When I was in the fire academy, the women’s dress code said that hair had to be worn in a neat bun. I had layered, shoulder-length hair, so it was difficult to keep it up neatly all day long. The shorter pieces would stick out of the bun, or fall out around my face, and my bangs weren’t long enough to pin back without using an entire bottle of hairspray.

Most of my instructors were understanding and said that as long as my hair was up and my mask could seal to my face, they would consider me to be in dress code. But there was one instructor who said there was no excuse. “We’re a paramilitary type of school, so dress code is extremely important.” She acknowledged that it wasn’t a safety issue, but told me I had to follow it anyway, and that doing my best wasn’t good enough.
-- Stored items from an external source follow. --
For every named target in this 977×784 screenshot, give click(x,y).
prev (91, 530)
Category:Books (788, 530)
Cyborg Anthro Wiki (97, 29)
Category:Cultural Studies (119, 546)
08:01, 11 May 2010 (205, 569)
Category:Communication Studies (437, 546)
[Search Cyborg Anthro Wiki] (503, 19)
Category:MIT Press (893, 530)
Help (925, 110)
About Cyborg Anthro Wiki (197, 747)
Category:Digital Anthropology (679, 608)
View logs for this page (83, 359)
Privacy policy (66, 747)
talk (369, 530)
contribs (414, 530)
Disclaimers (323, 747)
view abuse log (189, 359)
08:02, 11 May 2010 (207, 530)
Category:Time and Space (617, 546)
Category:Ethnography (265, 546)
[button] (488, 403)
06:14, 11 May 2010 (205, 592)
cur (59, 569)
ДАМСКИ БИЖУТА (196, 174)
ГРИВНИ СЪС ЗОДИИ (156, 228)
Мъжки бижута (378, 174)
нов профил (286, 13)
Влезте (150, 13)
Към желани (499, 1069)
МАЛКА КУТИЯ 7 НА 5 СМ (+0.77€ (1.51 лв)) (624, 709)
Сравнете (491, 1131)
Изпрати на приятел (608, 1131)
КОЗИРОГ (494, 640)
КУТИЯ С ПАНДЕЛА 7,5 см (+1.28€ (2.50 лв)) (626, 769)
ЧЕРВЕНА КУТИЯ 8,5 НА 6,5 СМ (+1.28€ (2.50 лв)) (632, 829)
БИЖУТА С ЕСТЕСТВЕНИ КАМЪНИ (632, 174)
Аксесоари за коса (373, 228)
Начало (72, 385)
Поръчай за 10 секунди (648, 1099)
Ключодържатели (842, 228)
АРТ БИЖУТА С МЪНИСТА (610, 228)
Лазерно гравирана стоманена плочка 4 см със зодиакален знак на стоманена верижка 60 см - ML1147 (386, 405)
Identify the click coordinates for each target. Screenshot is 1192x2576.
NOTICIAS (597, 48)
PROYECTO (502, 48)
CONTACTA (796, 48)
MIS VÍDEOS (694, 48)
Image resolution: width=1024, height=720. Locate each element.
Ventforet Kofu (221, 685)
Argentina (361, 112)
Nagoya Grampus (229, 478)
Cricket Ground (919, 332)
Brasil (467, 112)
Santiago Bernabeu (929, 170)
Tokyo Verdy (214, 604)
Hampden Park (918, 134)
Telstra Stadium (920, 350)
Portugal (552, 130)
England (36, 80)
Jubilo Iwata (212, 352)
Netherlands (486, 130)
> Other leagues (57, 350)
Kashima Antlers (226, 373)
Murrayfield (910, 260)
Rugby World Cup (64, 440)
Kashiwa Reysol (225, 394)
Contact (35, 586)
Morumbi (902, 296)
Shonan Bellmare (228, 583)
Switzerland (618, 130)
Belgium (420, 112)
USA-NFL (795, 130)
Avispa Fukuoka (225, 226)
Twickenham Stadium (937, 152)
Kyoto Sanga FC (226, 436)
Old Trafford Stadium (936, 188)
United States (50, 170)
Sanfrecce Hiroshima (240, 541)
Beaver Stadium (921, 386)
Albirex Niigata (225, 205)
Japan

She wrote me up three times and then called me in for a meeting to inform me that another write-up for the same issue would get me expelled from the program.

I looked into the dress code and saw that the men’s hair code was much more lenient. It just said that hair must not touch the collar of the shirt or the tops of the ears.

So, the night after that meeting, I went to a hair place and told the stylist to do whatever she wanted to my hair as long as it fit those requirements. She was stoked and gave me a really cute pixie cut.

The next day, the same instructor tried to write me up, but since I was technically in dress code, she couldn’t.

The next semester, there was a man with long hair who wore it in a bun instead of cutting it, and the following semester, the dress code was rewritten to be gender neutral.